TASK DESCRIPTION:
Reproduce the entries exactly, but keep the pictures out of the copy.

Page-level text extractions:

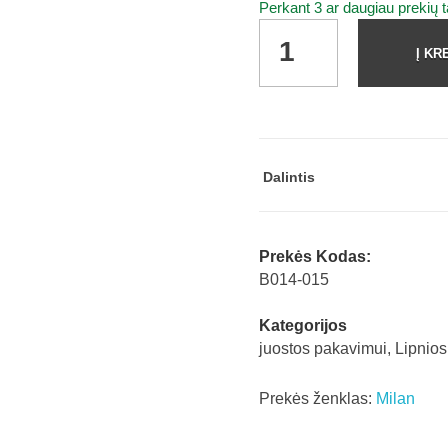
Perkant 3 ar daugiau prekių 
Lipni
Į KR
juostelė
19
mm
x
33
Dalintis
m
su
laikikliu
Prekės Kodas:
Milan
B014-015
80217
quantity
Kategorijos
juostos pakavimui
,
Lipnios 
Prekės ženklas:
Milan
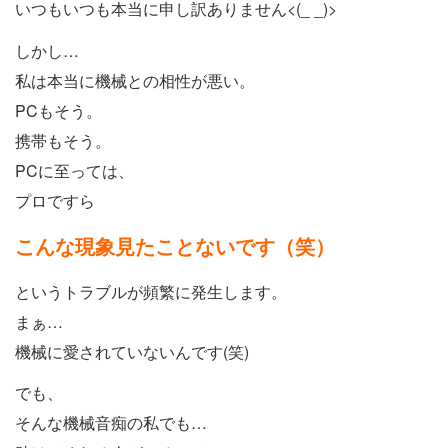
いつもいつも本当に申し訳ありません<(_ _)>
しかし…
私は本当に機械との相性が悪い。
PCもそう。
携帯もそう。
PCに至っては、
プロですら
こんな現象見たことないです（笑）
というトラブルが頻繁に発生します。
まぁ…
機械に愛されていないんです(笑)
でも、
そんな機械音痴の私でも…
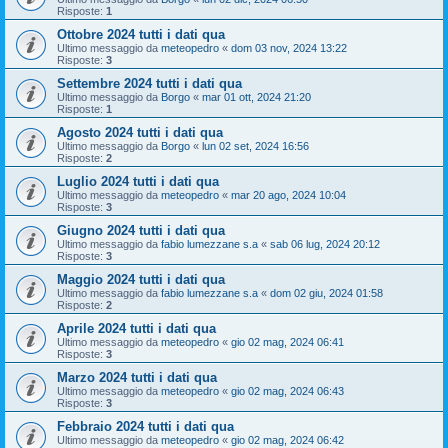
Risposte:
1
Ottobre 2024 tutti i dati qua
Ultimo messaggio da
meteopedro
«
dom 03 nov, 2024 13:22
Risposte:
3
Settembre 2024 tutti i dati qua
Ultimo messaggio da
Borgo
«
mar 01 ott, 2024 21:20
Risposte:
1
Agosto 2024 tutti i dati qua
Ultimo messaggio da
Borgo
«
lun 02 set, 2024 16:56
Risposte:
2
Luglio 2024 tutti i dati qua
Ultimo messaggio da
meteopedro
«
mar 20 ago, 2024 10:04
Risposte:
3
Giugno 2024 tutti i dati qua
Ultimo messaggio da
fabio lumezzane s.a
«
sab 06 lug, 2024 20:12
Risposte:
3
Maggio 2024 tutti i dati qua
Ultimo messaggio da
fabio lumezzane s.a
«
dom 02 giu, 2024 01:58
Risposte:
2
Aprile 2024 tutti i dati qua
Ultimo messaggio da
meteopedro
«
gio 02 mag, 2024 06:41
Risposte:
3
Marzo 2024 tutti i dati qua
Ultimo messaggio da
meteopedro
«
gio 02 mag, 2024 06:43
Risposte:
3
Febbraio 2024 tutti i dati qua
Ultimo messaggio da
meteopedro
«
gio 02 mag, 2024 06:42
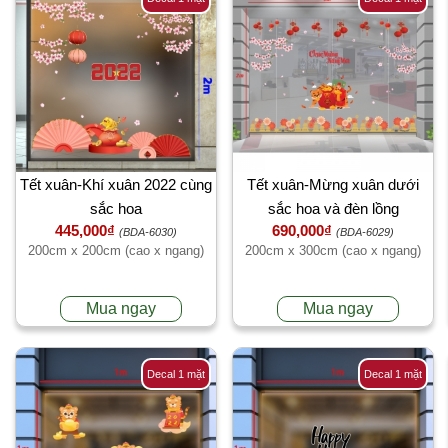
Tết xuân-Khí xuân 2022 cùng
Tết xuân-Mừng xuân dưới
sắc hoa
sắc hoa và đèn lồng
445,000₫
690,000₫
(BDA-6030)
(BDA-6029)
200cm x 200cm (cao x ngang)
200cm x 300cm (cao x ngang)
Mua ngay
Mua ngay
Decal 1 mặt
Decal 1 mặt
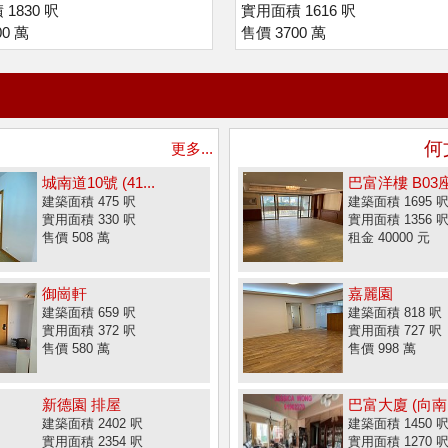
1830 呎
實用面積 1616 呎
00 萬
售價 3700 萬
何
更多...
城南道10號 (41...
巴富洋樓 B03
建築面積 475 呎
建築面積 1695 
實用面積 330 呎
實用面積 1356 
售價 508 萬
租金 40000 元
御崗軒
嘉麗園
建築面積 659 呎
建築面積 818 呎
實用面積 372 呎
實用面積 727 呎
售價 580 萬
售價 998 萬
新德園 排屋
巴富大廈 (向南,.
建築面積 2402 呎
建築面積 1450 
實用面積 2354 呎
實用面積 1270 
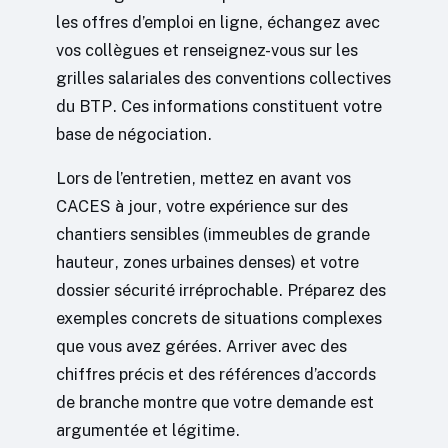
les offres d’emploi en ligne, échangez avec
vos collègues et renseignez-vous sur les
grilles salariales des conventions collectives
du BTP. Ces informations constituent votre
base de négociation.
Lors de l’entretien, mettez en avant vos
CACES à jour, votre expérience sur des
chantiers sensibles (immeubles de grande
hauteur, zones urbaines denses) et votre
dossier sécurité irréprochable. Préparez des
exemples concrets de situations complexes
que vous avez gérées. Arriver avec des
chiffres précis et des références d’accords
de branche montre que votre demande est
argumentée et légitime.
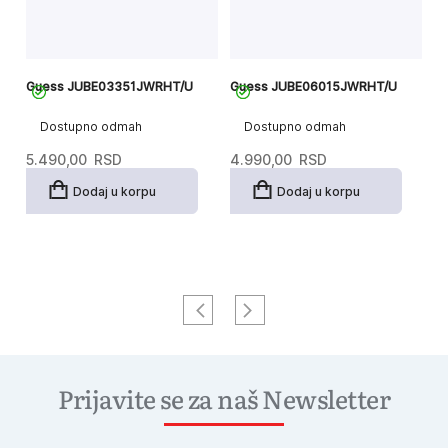
Guess JUBE03351JWRHT/U
Guess JUBE06015JWRHT/U
G
Dostupno odmah
Dostupno odmah
5.490,00
RSD
4.990,00
RSD
3
Dodaj u korpu
Dodaj u korpu
Prijavite se za naš Newsletter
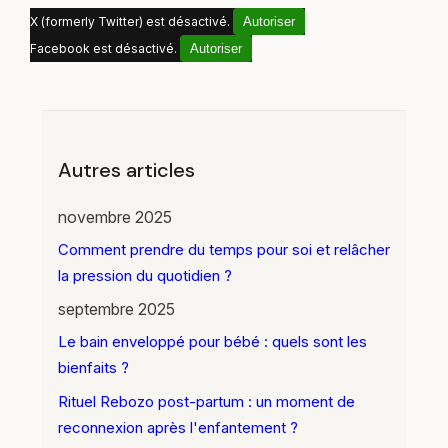
X (formerly Twitter) est désactivé.
Autoriser
Facebook est désactivé.
Autoriser
Autres articles
novembre 2025
Comment prendre du temps pour soi et relâcher
la pression du quotidien ?
septembre 2025
Le bain enveloppé pour bébé : quels sont les
bienfaits ?
Rituel Rebozo post-partum : un moment de
reconnexion après l'enfantement ?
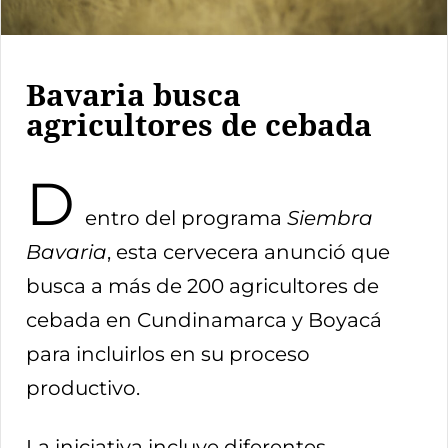
Bavaria busca
agricultores de cebada
D
entro del programa
Siembra
Bavaria
, esta cervecera anunció que
busca a más de 200 agricultores de
cebada en Cundinamarca y Boyacá
para incluirlos en su proceso
productivo.
La iniciativa incluye diferentes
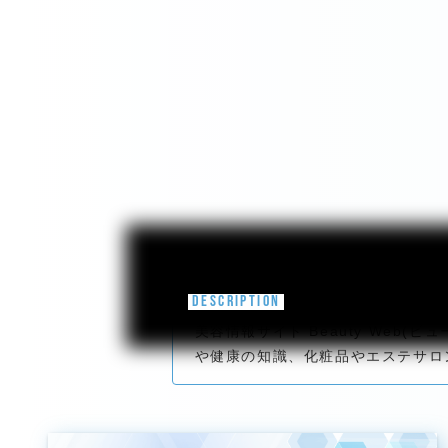
DESCRIPTION
美容情報サイト Beauty We
や健康の知識、化粧品やエステサロ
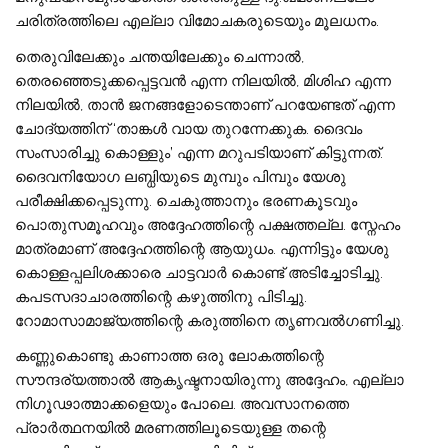
ചരിത്രത്തിലെ എല്ലാ വിമോചകരുടെയും മൂലധനം.
തെരുവിലേക്കും ചന്തയിലേക്കും ചെന്നാല്‍,
തെരഞ്ഞെടുക്കപ്പെട്ടവന്‍ എന്ന നിലയില്‍, മിശിഹ എന്ന
നിലയില്‍, താന്‍ ജനങ്ങളോടെന്താണ് പറയേണ്ടത് എന്ന
ചോദ്യത്തിന് ‘താങ്കള്‍ വായ തുറന്നേക്കുക. ദൈവം
സംസാരിച്ചു കൊള്ളും’ എന്ന മറുപടിയാണ് കിട്ടുന്നത്.
ദൈവനിയോഗ ലബ്ധിയുടെ മുമ്പും പിമ്പും യേശു
പരീക്ഷിക്കപ്പെടുന്നു. ചെകുത്താനും ഭരണകൂടവും
പൊതുസമൂഹവും അദ്ദേഹത്തിന്റെ പക്ഷത്തല്ല. സ്നേഹം
മാത്രമാണ് അദ്ദേഹത്തിന്റെ ആയുധം. എന്നിട്ടും യേശു
കൊള്ളപ്പലിശക്കാരെ ചാട്ടവാര്‍ കൊണ്ട് അടിച്ചോടിച്ചു.
കപടസദാചാരത്തിന്റെ കഴുത്തിനു പിടിച്ചു.
റോമാസാമാജ്യത്തിന്റെ കരുത്തിനെ തൃണവല്‍ഗണിച്ചു.
കണ്ണുകൊണ്ടു കാണാത്ത ഒരു ലോകത്തിന്റെ
സൗന്ദര്യത്താല്‍ ആകൃഷ്ടനായിരുന്നു അദ്ദേഹം, എല്ലാ
നിഗൂഢാത്മാക്കളെയും പോലെ. അവസാനത്തെ
പ്രാര്‍ത്ഥനയില്‍ മരണത്തിലൂടെയുള്ള തന്റെ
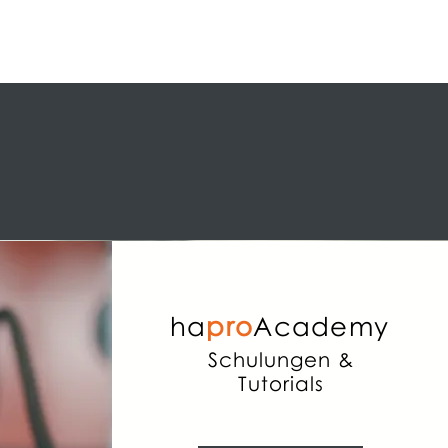
ha
pro
Academy
Schulungen &
Tutorials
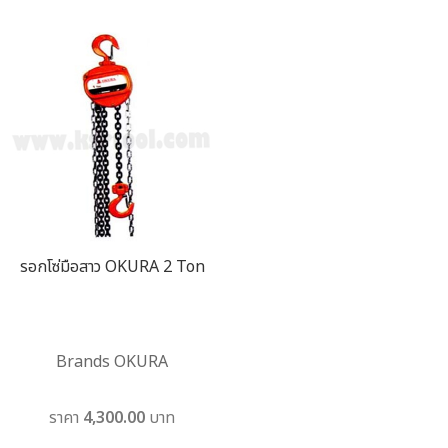
รอกโซ่มือสาว OKURA 2 Ton
Brands OKURA
ราคา 4,300.00 บาท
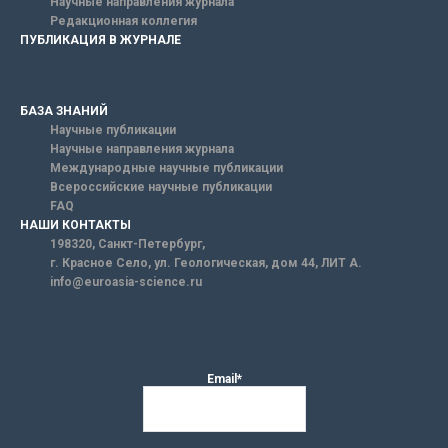
Научные направления журнала
Редакционная коллегия
ПУБЛИКАЦИЯ В ЖУРНАЛЕ
БАЗА ЗНАНИЙ
Научные публикации
Научные направления журнала
Международные научные публикации
Всероссийские научные публикации
FAQ
НАШИ КОНТАКТЫ
198320, Санкт-Петербург,
г. Красное Село, ул. Геологическая, дом 44, ЛИТ А.
info@euroasia-science.ru
Email*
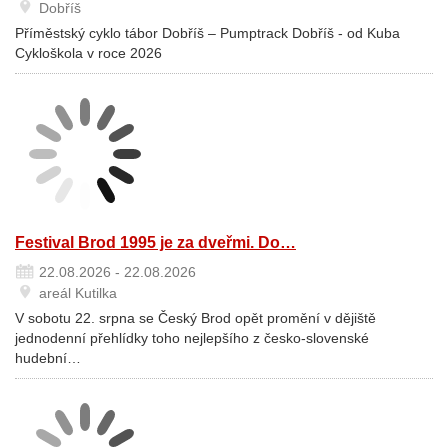
Dobříš
Příměstský cyklo tábor Dobříš – Pumptrack Dobříš - od Kuba
Cykloškola v roce 2026
Festival Brod 1995 je za dveřmi. Do…
22.08.2026 - 22.08.2026
areál Kutilka
V sobotu 22. srpna se Český Brod opět promění v dějiště
jednodenní přehlídky toho nejlepšího z česko-slovenské
hudební…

FINISHED TASK:
Perkant 3 ar daugiau prekių 
Lipni
Į KR
juostelė
19
mm
x
33
Dalintis
m
su
laikikliu
Prekės Kodas:
Milan
B014-015
80217
quantity
Kategorijos
juostos pakavimui
,
Lipnios 
Prekės ženklas:
Milan
いつもいつも本当に申し訳ありません<(_ _)>
しかし…
私は本当に機械との相性が悪い。
PCもそう。
携帯もそう。
PCに至っては、
プロですら
こんな現象見たことないです（笑）
というトラブルが頻繁に発生します。
まぁ…
機械に愛されていないんです(笑)
でも、
そんな機械音痴の私でも…
Risposte:
1
Ottobre 2024 tutti i dati qua
Ultimo messaggio da
meteopedro
«
dom 03 nov, 2024 13:22
Risposte:
3
Settembre 2024 tutti i dati qua
Ultimo messaggio da
Borgo
«
mar 01 ott, 2024 21:20
Risposte:
1
Agosto 2024 tutti i dati qua
Ultimo messaggio da
Borgo
«
lun 02 set, 2024 16:56
Risposte:
2
Luglio 2024 tutti i dati qua
Ultimo messaggio da
meteopedro
«
mar 20 ago, 2024 10:04
Risposte:
3
Giugno 2024 tutti i dati qua
Ultimo messaggio da
fabio lumezzane s.a
«
sab 06 lug, 2024 20:12
Risposte:
3
Maggio 2024 tutti i dati qua
Ultimo messaggio da
fabio lumezzane s.a
«
dom 02 giu, 2024 01:58
Risposte:
2
Aprile 2024 tutti i dati qua
Ultimo messaggio da
meteopedro
«
gio 02 mag, 2024 06:41
Risposte:
3
Marzo 2024 tutti i dati qua
Ultimo messaggio da
meteopedro
«
gio 02 mag, 2024 06:43
Risposte:
3
Febbraio 2024 tutti i dati qua
Ultimo messaggio da
meteopedro
«
gio 02 mag, 2024 06:42
Tết xuân-Khí xuân 2022 cùng
Tết xuân-Mừng xuân dưới
sắc hoa
sắc hoa và đèn lồng
445,000₫
690,000₫
(BDA-6030)
(BDA-6029)
200cm x 200cm (cao x ngang)
200cm x 300cm (cao x ngang)
Mua ngay
Mua ngay
Decal 1 mặt
Decal 1 mặt
1830 呎
實用面積 1616 呎
00 萬
售價 3700 萬
何
更多...
城南道10號 (41...
巴富洋樓 B03
建築面積 475 呎
建築面積 1695 
實用面積 330 呎
實用面積 1356 
售價 508 萬
租金 40000 元
御崗軒
嘉麗園
建築面積 659 呎
建築面積 818 呎
實用面積 372 呎
實用面積 727 呎
售價 580 萬
售價 998 萬
新德園 排屋
巴富大廈 (向南,.
建築面積 2402 呎
建築面積 1450 
實用面積 2354 呎
實用面積 1270 
les offres d’emploi en ligne, échangez avec
vos collègues et renseignez-vous sur les
grilles salariales des conventions collectives
du BTP. Ces informations constituent votre
base de négociation.
Lors de l’entretien, mettez en avant vos
CACES à jour, votre expérience sur des
chantiers sensibles (immeubles de grande
hauteur, zones urbaines denses) et votre
dossier sécurité irréprochable. Préparez des
exemples concrets de situations complexes
que vous avez gérées. Arriver avec des
chiffres précis et des références d’accords
de branche montre que votre demande est
argumentée et légitime.
Guess JUBE03351JWRHT/U
Guess JUBE06015JWRHT/U
G
Dostupno odmah
Dostupno odmah
5.490,00
RSD
4.990,00
RSD
3
Dodaj u korpu
Dodaj u korpu
Prijavite se za naš Newsletter
X (formerly Twitter) est désactivé.
Autoriser
Facebook est désactivé.
Autoriser
Autres articles
novembre 2025
Comment prendre du temps pour soi et relâcher
la pression du quotidien ?
septembre 2025
Le bain enveloppé pour bébé : quels sont les
bienfaits ?
Rituel Rebozo post-partum : un moment de
reconnexion après l'enfantement ?
Bavaria busca
agricultores de cebada
D
entro del programa
Siembra
Bavaria
, esta cervecera anunció que
busca a más de 200 agricultores de
cebada en Cundinamarca y Boyacá
para incluirlos en su proceso
productivo.
La iniciativa incluye diferentes
DESCRIPTION
美容情報サイト Beauty We
や健康の知識、化粧品やエステサロ
ചരിത്രത്തിലെ എല്ലാ വിമോചകരുടെയും മൂലധനം.
തെരുവിലേക്കും ചന്തയിലേക്കും ചെന്നാല്‍,
തെരഞ്ഞെടുക്കപ്പെട്ടവന്‍ എന്ന നിലയില്‍, മിശിഹ എന്ന
നിലയില്‍, താന്‍ ജനങ്ങളോടെന്താണ് പറയേണ്ടത് എന്ന
ചോദ്യത്തിന് ‘താങ്കള്‍ വായ തുറന്നേക്കുക. ദൈവം
സംസാരിച്ചു കൊള്ളും’ എന്ന മറുപടിയാണ് കിട്ടുന്നത്.
ദൈവനിയോഗ ലബ്ധിയുടെ മുമ്പും പിമ്പും യേശു
പരീക്ഷിക്കപ്പെടുന്നു. ചെകുത്താനും ഭരണകൂടവും
പൊതുസമൂഹവും അദ്ദേഹത്തിന്റെ പക്ഷത്തല്ല. സ്നേഹം
മാത്രമാണ് അദ്ദേഹത്തിന്റെ ആയുധം. എന്നിട്ടും യേശു
കൊള്ളപ്പലിശക്കാരെ ചാട്ടവാര്‍ കൊണ്ട് അടിച്ചോടിച്ചു.
കപടസദാചാരത്തിന്റെ കഴുത്തിനു പിടിച്ചു.
റോമാസാമാജ്യത്തിന്റെ കരുത്തിനെ തൃണവല്‍ഗണിച്ചു.
കണ്ണുകൊണ്ടു കാണാത്ത ഒരു ലോകത്തിന്റെ
സൗന്ദര്യത്താല്‍ ആകൃഷ്ടനായിരുന്നു അദ്ദേഹം, എല്ലാ
നിഗൂഢാത്മാക്കളെയും പോലെ. അവസാനത്തെ
പ്രാര്‍ത്ഥനയില്‍ മരണത്തിലൂടെയുള്ള തന്റെ
ha
pro
Academy
Schulungen &
Tutorials
รอกโซ่มือสาว OKURA 2 Ton
Brands OKURA
ราคา 4,300.00 บาท
Научные направления журнала
Редакционная коллегия
ПУБЛИКАЦИЯ В ЖУРНАЛЕ
БАЗА ЗНАНИЙ
Научные публикации
Научные направления журнала
Международные научные публикации
Всероссийские научные публикации
FAQ
НАШИ КОНТАКТЫ
198320, Санкт-Петербург,
г. Красное Село, ул. Геологическая, дом 44, ЛИТ А.
info@euroasia-science.ru
Email*
Dobříš
Příměstský cyklo tábor Dobříš – Pumptrack Dobříš - od Kuba
Cykloškola v roce 2026
Festival Brod 1995 je za dveřmi. Do…
22.08.2026 - 22.08.2026
areál Kutilka
V sobotu 22. srpna se Český Brod opět promění v dějiště
jednodenní přehlídky toho nejlepšího z česko-slovenské
hudební…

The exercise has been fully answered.